We all experience difficult and unexpected situations. We all face moments of uncertainty, fear, sadness and frustration. Whether it’s physical illness, mental illness, socioeconomic instability, intellectual disability, bias in any of its forms or one of the many other unforeseen events that can impact our lives, we all experience challenges. I’ve learned that sharing our stories honestly and vulnerably is a powerful way to decrease our sense of isolation and find strength in community. Through sharing our differences, we find similarities.
When I began my career in hospital medicine, I decided that I would share my experiences with my patients if I believed that it might be helpful to our relationship. As a physician, I’d been trained to compartmentalize, to separate Courtney the person from Courtney the physician, but after my own experiences, I started to wonder if this was the right thing to do. Sometimes it is; but I believe that, in holding ourselves separate and concealing our shared experience from our patients, we often rob ourselves, and them, of the most important healing tool we have.
The first time I told a patient I had cancer, I was terrified. For days, devastated by a recent cancer diagnosis, he’d lain tearfully in his hospital bed with the lights dimmed. On our last day together, I asked if I could tell him something personal.
“I have cancer as well,” I said. “I remember the experience you’re going through—receiving a terrible diagnosis, feeling alone and afraid about living a different life than I’d imagined.”
He nodded encouragingly.
“I can’t say it’s easy,” I continued, “but know that you are not alone. As different as you may feel, we’re all facing something we never expected to face. Have hope that you can still live a wonderful life, even if it’s different than what you imagined.”
He jumped out of bed and hugged me.
“Thank you, doctor!” he exclaimed. “If you can get through it, I can too.”
Instantly my misgivings vanished, and I knew that sharing what makes me “different” was better than any medication I could prescribe.
I feel different, but I am not. I am human. I am mortal. I am suffering, and I need help. I have moments of loneliness and fear. I also have moments of hope and acceptance. I cherish my differences and use them to write and speak about our shared humanity: What makes us different also makes us similar.
Being different holds within it the potential to heal, and I embrace it with every part of my being.
6 thoughts on “Our Shared Journey”
Thank you for such an honest, heartfelt story. Your positive attitude is inspiring.
A wonderful account.

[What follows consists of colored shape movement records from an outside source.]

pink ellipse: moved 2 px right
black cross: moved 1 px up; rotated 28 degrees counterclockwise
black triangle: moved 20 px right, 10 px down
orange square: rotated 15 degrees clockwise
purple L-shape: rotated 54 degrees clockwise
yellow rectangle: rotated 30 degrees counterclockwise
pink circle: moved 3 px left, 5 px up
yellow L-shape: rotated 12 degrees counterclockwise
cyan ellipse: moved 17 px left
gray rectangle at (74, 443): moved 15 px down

Thank you for sharing it.
Thank you for sharing this terrifying experience. You’re a better doctor for having gone through this.

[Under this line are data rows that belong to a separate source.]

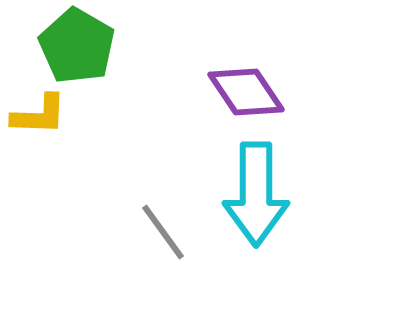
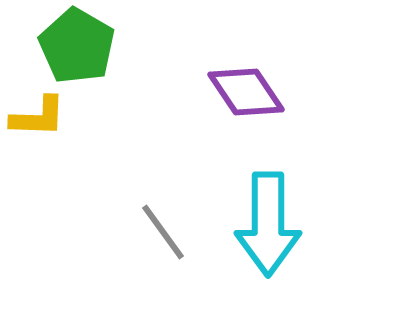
yellow L-shape: moved 1 px left, 2 px down
cyan arrow: moved 12 px right, 30 px down
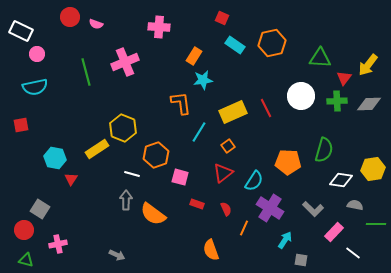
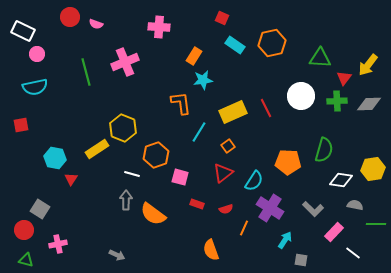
white rectangle at (21, 31): moved 2 px right
red semicircle at (226, 209): rotated 96 degrees clockwise
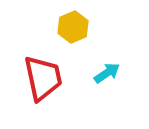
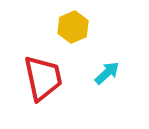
cyan arrow: rotated 8 degrees counterclockwise
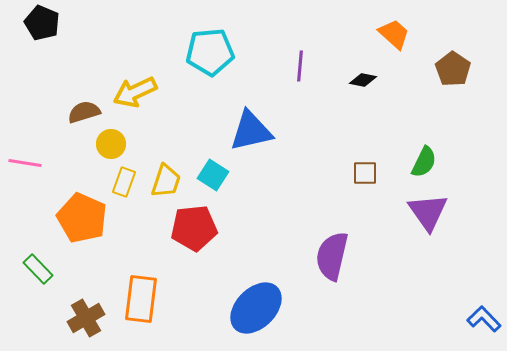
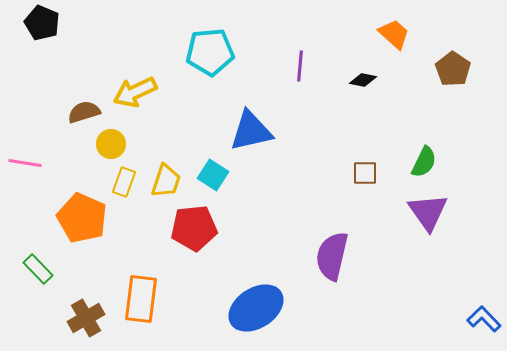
blue ellipse: rotated 12 degrees clockwise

Dear Dr. Courtney Burnett,
Wish you good health and peace.
I resonate with a lot of what you’ve written here, myself being an Anaesthesiologist and having recently been diagnosed with a not-so-rare but good prognosis cancer, follicular carcinoma of the left lobe of the thyroid gland.
I too feel very alone and also different at times. Having to go through all that I had to, has made me thankful for the cancer too.
Yes, sharing our journey with our patients does help in some situations.
Thank you for sharing your story here.
Dr. Burnett, you are a very brave person and an insightful physician. I am truly in awe of your response to this diagnosis; I question whether I myself could demonstrate such grace under those circumstances. You have my respect.
Beautiful! Thank you so much for sharing! And continued health, fulfillment and well-being to you. It reminds me of the Mary Oliver poem “The uses of sorrow” which I expect you are familiar with, and which means so much to me personally: “Someone I loved once gave me a box full of darkness. It took me years to understand that this too, was a gift.”